Detroit's Next Big Threat

By Sebastian Mallaby: "India's economy has grown at more than 6 percent per year since market reforms began in 1991. But it has scrambled the classic transition from agriculture to manufacturing and then eventually to services. Indian agriculture has indeed shrunk from 30 percent of output to 22 percent since the reforms began. But manufacturing has not increased its share. The entire shift has been to services.

Ningbo, a medium-size coastal Chinese city I visited six months ago, where the roads, airport and docks are all new and shiny. In the just-in-time manufacturing culture, delays mean money down the drain. That's why China is the manufacturing platform for the world -- and why India, so far, isn't.

Jayalalithaa, the authoritarian former actress who leads the state government of Tamil Nadu, has thrown money at the infrastructure deficit. When government workers went on strike, Jayalalithaa turned a bit Chinese and arrested thousands of them. (Although her Bollywood career was based on eye-fluttering and dance, she makes California's governator look like, well, a girlie man.) Chennai is also proud of its new Special Economic Zones, modeled on China's tax-free export hubs.

The TVS Group, the largest of India's auto-components firms, now exports around a third of its output -- proof that it meets international standards. The rival Rane Group reports that it has reduced defects from 10,000 parts per million to 250 and that 28 percent of its engine valves are now exported. One of the TVS companies, Sundram Fasteners, has won a General Motors "Supplier of the Year" award five times, and it supplies 100 percent of GM's radiator caps.
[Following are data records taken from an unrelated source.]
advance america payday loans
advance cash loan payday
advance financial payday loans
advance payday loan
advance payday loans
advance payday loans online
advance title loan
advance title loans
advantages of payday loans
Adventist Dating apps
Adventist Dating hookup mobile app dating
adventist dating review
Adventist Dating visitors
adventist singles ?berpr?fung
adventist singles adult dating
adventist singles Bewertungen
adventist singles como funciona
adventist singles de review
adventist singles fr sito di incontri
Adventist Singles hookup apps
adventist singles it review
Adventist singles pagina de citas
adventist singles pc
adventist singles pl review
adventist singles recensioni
The same story is playing itself out in India's two other automotive hubs, around Delhi and Mumbai, and to an even larger extent in Mexico, Thailand and (yes) China. The McKinsey consultancy projects that the outsourcing of car parts, relatively limited until now, will sextuple from $65 billion in 2002 to $375 billion in 2015, with India's share soaring from around $1 billion to $25 billion. If you think Detroit is ailing now, wait until you see what's coming."